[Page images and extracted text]
________________

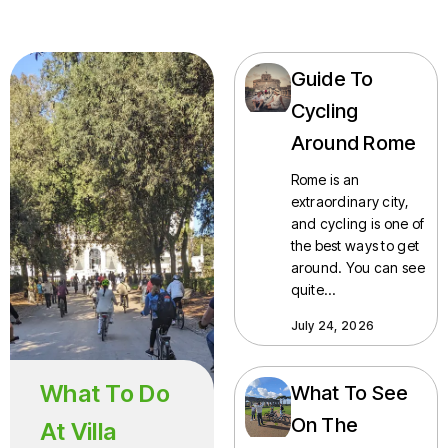
Guide To
Cycling
Around Rome
Rome is an
extraordinary city,
and cycling is one of
the best ways to get
around. You can see
quite…
July 24, 2026
What To Do
What To See
On The
At Villa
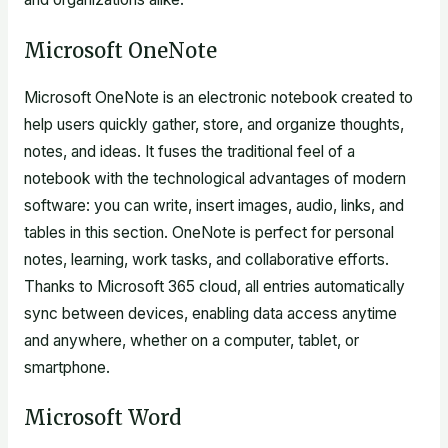
Microsoft OneNote
Microsoft OneNote is an electronic notebook created to
help users quickly gather, store, and organize thoughts,
notes, and ideas. It fuses the traditional feel of a
notebook with the technological advantages of modern
software: you can write, insert images, audio, links, and
tables in this section. OneNote is perfect for personal
notes, learning, work tasks, and collaborative efforts.
Thanks to Microsoft 365 cloud, all entries automatically
sync between devices, enabling data access anytime
and anywhere, whether on a computer, tablet, or
smartphone.
Microsoft Word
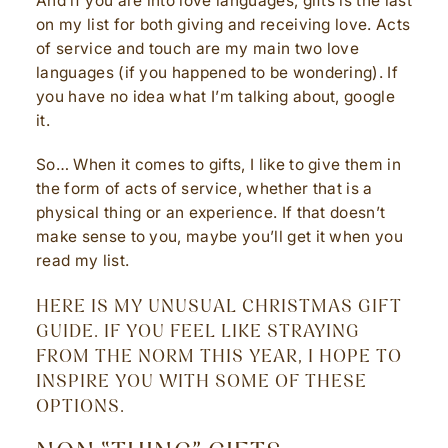
And if you are into love languages, gifts is the last
on my list for both giving and receiving love. Acts
of service and touch are my main two love
languages (if you happened to be wondering). If
you have no idea what I’m talking about, google
it.
So… When it comes to gifts, I like to give them in
the form of acts of service, whether that is a
physical thing or an experience. If that doesn’t
make sense to you, maybe you’ll get it when you
read my list.
HERE IS MY UNUSUAL CHRISTMAS GIFT
GUIDE. IF YOU FEEL LIKE STRAYING
FROM THE NORM THIS YEAR, I HOPE TO
INSPIRE YOU WITH SOME OF THESE
OPTIONS.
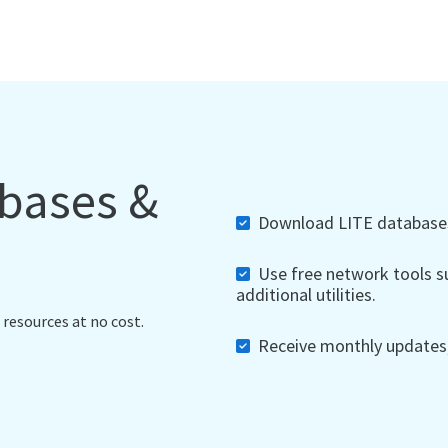
abases &
Download LITE databases,
Use free network tools su
additional utilities.
 resources at no cost.
Receive monthly updates, 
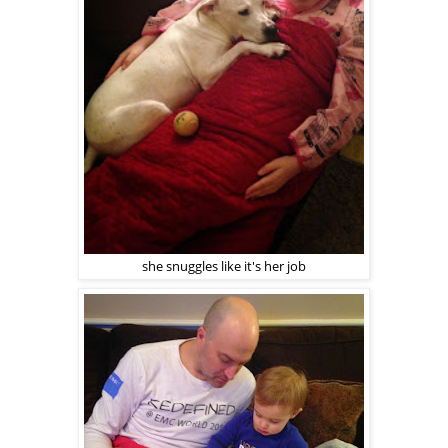
she snuggles like it's her job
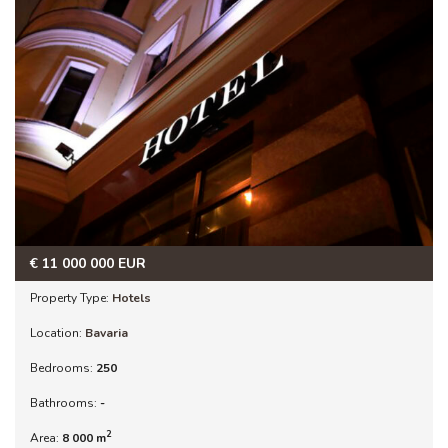
€
11 000 000
EUR
Property Type:
Hotels
Location:
Bavaria
Bedrooms:
250
Bathrooms:
-
2
Area:
8 000 m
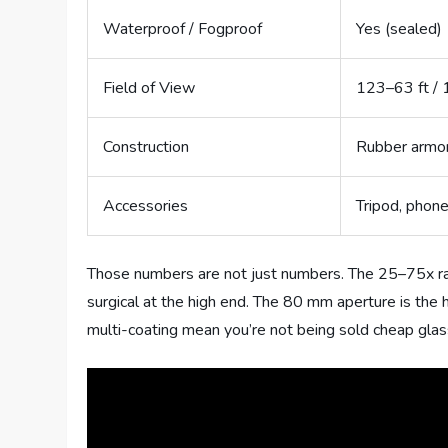
Waterproof / Fogproof
Yes (sealed)
Field of View
123–63 ft / 
Construction
Rubber armor
Accessories
Tripod, phone
Those numbers are not just numbers. The 25–75x ran
surgical at the high end. The 80 mm aperture is the h
multi-coating mean you’re not being sold cheap glass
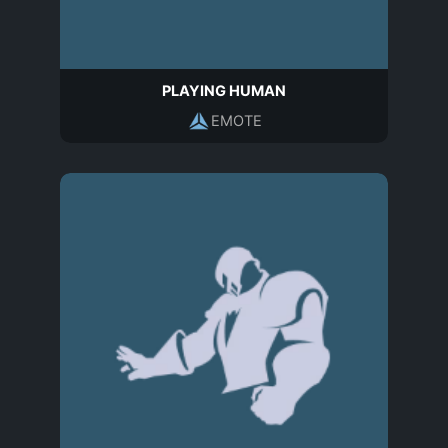
PLAYING HUMAN
EMOTE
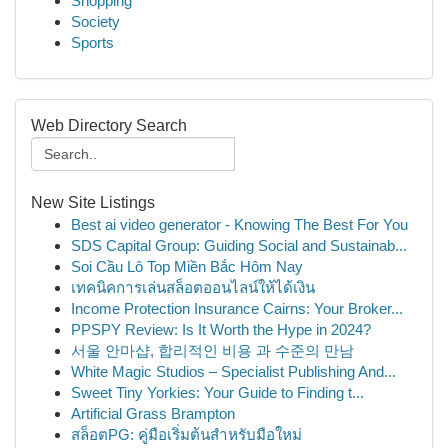
Shopping
Society
Sports
Web Directory Search
New Site Listings
Best ai video generator - Knowing The Best For You
SDS Capital Group: Guiding Social and Sustainab...
Soi Cầu Lô Top Miền Bắc Hôm Nay
เทคนิคการเล่นสล็อตออนไลน์ให้ได้เงิน
Income Protection Insurance Cairns: Your Broker...
PPSPY Review: Is It Worth the Hype in 2024?
서울 안마샵, 합리적인 비용 과 수준의 만남
White Magic Studios – Specialist Publishing And...
Sweet Tiny Yorkies: Your Guide to Finding t...
Artificial Grass Brampton
สล็อตPG: คู่มือเริ่มต้นสำหรับมือใหม่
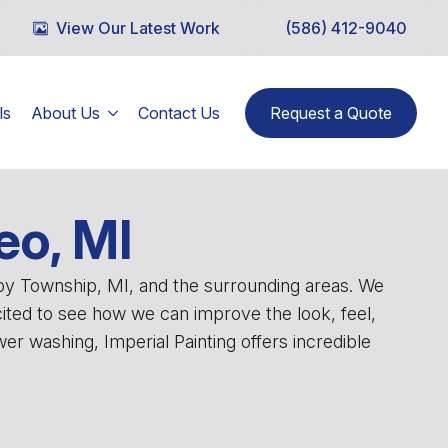
View Our Latest Work
(586) 412-9040
ls
About Us
Contact Us
Request a Quote
eo, MI
lby Township, MI, and the surrounding areas. We
cited to see how we can improve the look, feel,
r washing, Imperial Painting offers incredible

________________

▸ WHAT TO WORK ON:
Pull out the lines above in which the word "notebook" appears.

▸ SOLUTION TO THIS PROBLEM:
Microsoft OneNote is an electronic notebook created to
notebook with the technological advantages of modern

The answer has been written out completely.